Quand je combattais, dans l’année, je faisais 50/60 combats. Les adversaires fallait les éliminer. Pour gagner une compétition, il faut battre tout les autres. Je m’entrainais trois fois par semaine. Et c’était pas assez encore. Il faut s’entrainer tous les jours. C’est comme ça qu’on peut gagner. Autrement, on fait de la figuration. Il faut faire que ça. Les américains, ils font soi disant des études jusqu’au 40 ans, c’est l’université qui les paye pour s’entrainer et lutter. Et les russes ils sont tous pompiers.

Je suis devenu entraineur aussi. Quand on est entraineur, on se néglige pour améliorer les autres. J’ai arrêté la compétition à 39 ans. Cette année là, c’est Bagnolet qui organisait le championnat. Je me suis dit. Là, c’est l’occasion. C’était en 69. C’était au gymnase Maurice Vacquet.

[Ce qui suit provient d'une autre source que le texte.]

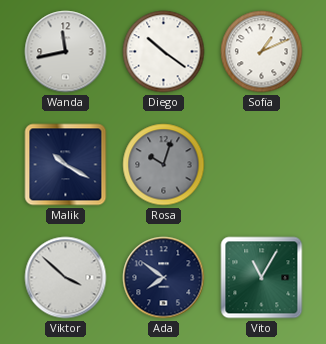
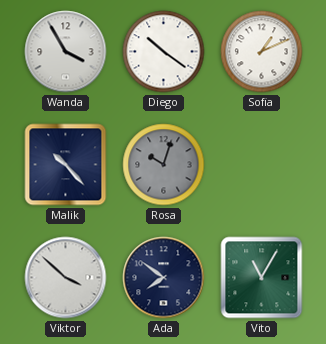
Wanda: 11:43 -> 3:55
Malik: 10:20 -> 10:23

Je travaillais pour ma mère. Ma mère, elle travaillait aux halles. On avait un dépôt au coin de la rue Tiquetonne. Les clients, ils faisaient apporter les légumes, les produits qu’ils venaient d’acheter. Et nous on les livrait à leur boutique. Et puis, on a construit Rungis. Les clients, ils se sont achetés leur propre camionnette. Le boulot a diminué, alors j’ai commencé à faire les marchés. Je faisais les marchés à Bagnolet, le samedi et le dimanche. Je chargeais, je déchargeais les légumes. J’ai toujours été costaud, je vous dis.

La première qualité d’un lutteur, c’est la force. De mon temps, les plus forts, c’était les turcs. C’est pour ça qu’on dit « fort comme un turc ».

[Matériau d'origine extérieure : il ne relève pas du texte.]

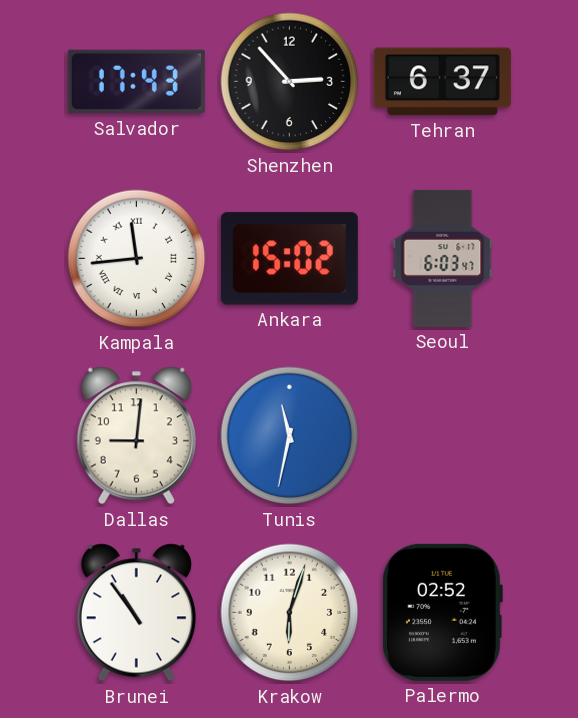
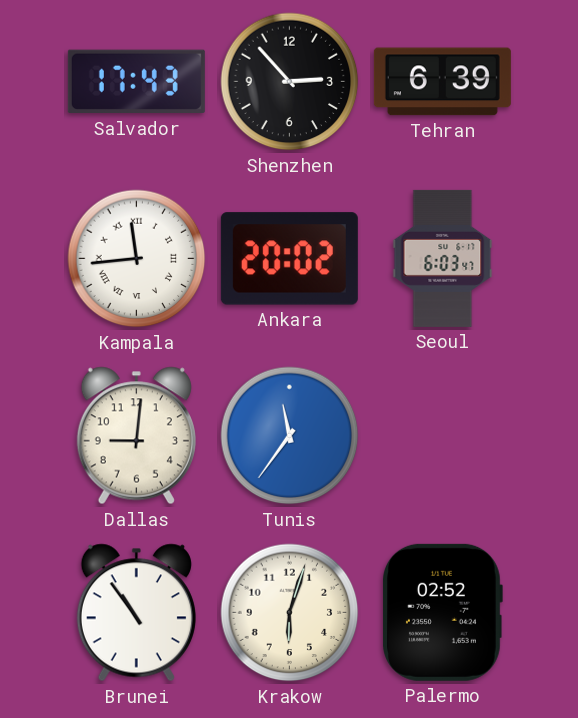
Tehran: 6:37 -> 6:39
Ankara: 15:02 -> 20:02
Tunis: 11:32 -> 11:36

Il y a de la camaraderie dans le club. On fait des échauffements très dur. Parce que les muscles froids, ça pète. On s’échauffe une demi-heure au moins. Il faut que quand on combat, les muscles ils soient chauds.

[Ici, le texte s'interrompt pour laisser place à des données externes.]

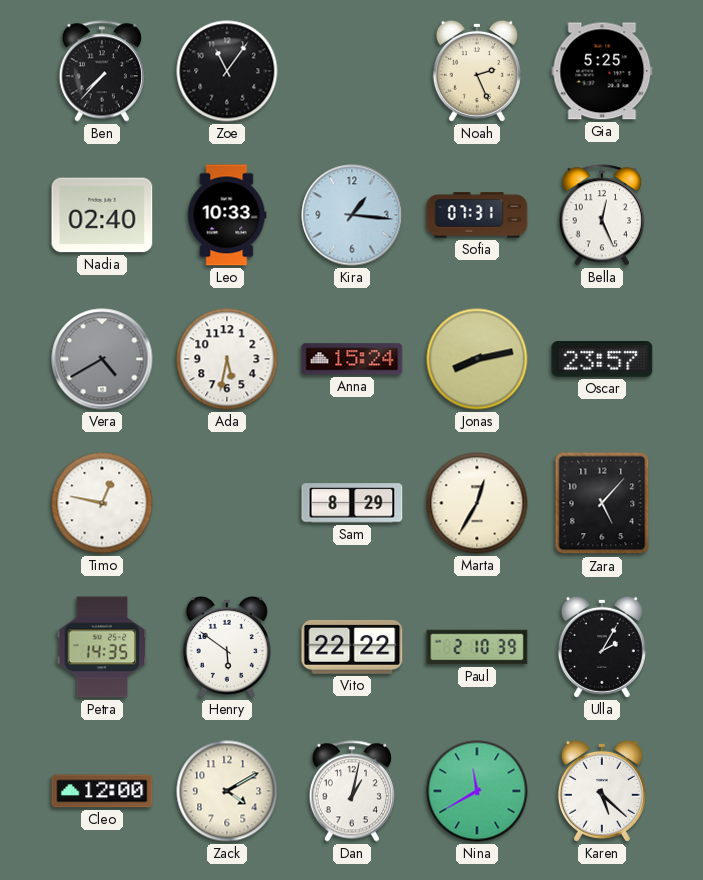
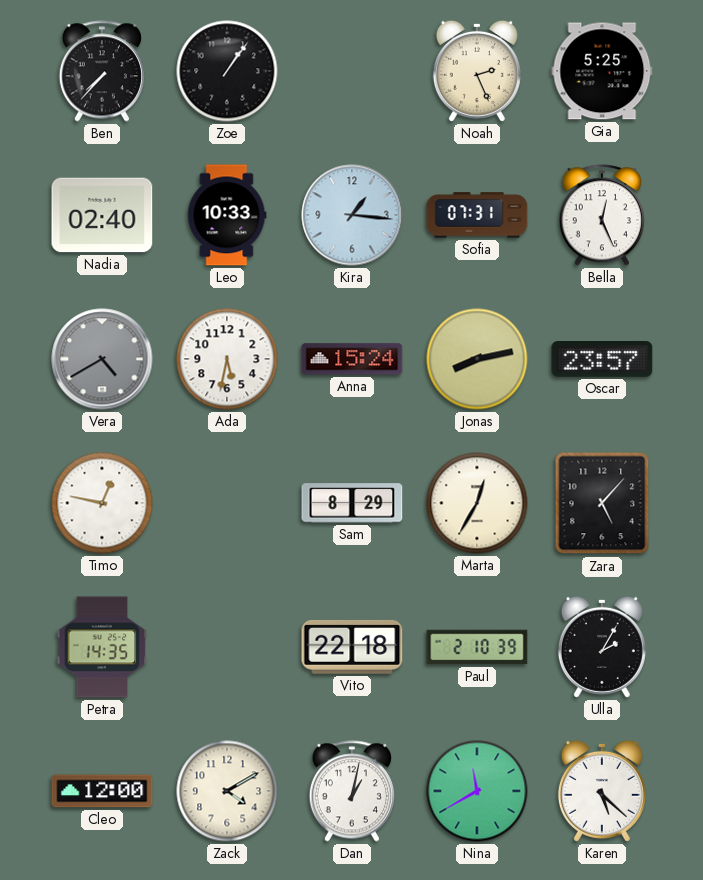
Zoe: 11:06 -> 1:06
Henry: 5:51 -> none
Vito: 22:22 -> 22:18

J’ai remarqué qu’au bout d’un an à faire l’entraineur, j’ai commencé à me faire battre. Je me faisais battre par des gars je d’habitude, je battais. Alors j’ai dit au président : il faut que je reprenne. J’étais bénévole, comme tout le monde, j’étais bénévole. J’essayais de les amener au plus haut. La veille de leur combat, quand je m’entrainais avec mes élèves, j’en prenais plein la gueule. Je les provoquais pour qu’ils soient au plus haut. Mais après le championnat, ils étaient fatigués, alors c’est moi qui leur en foutait plein la gueule.

On a l’habitude de la voix de son entraineur. Au milieu de tous les cris, c’est la seule qu’on entend. On communie avec son entraineur. Un sportif, il compte beaucoup sur son entraineur.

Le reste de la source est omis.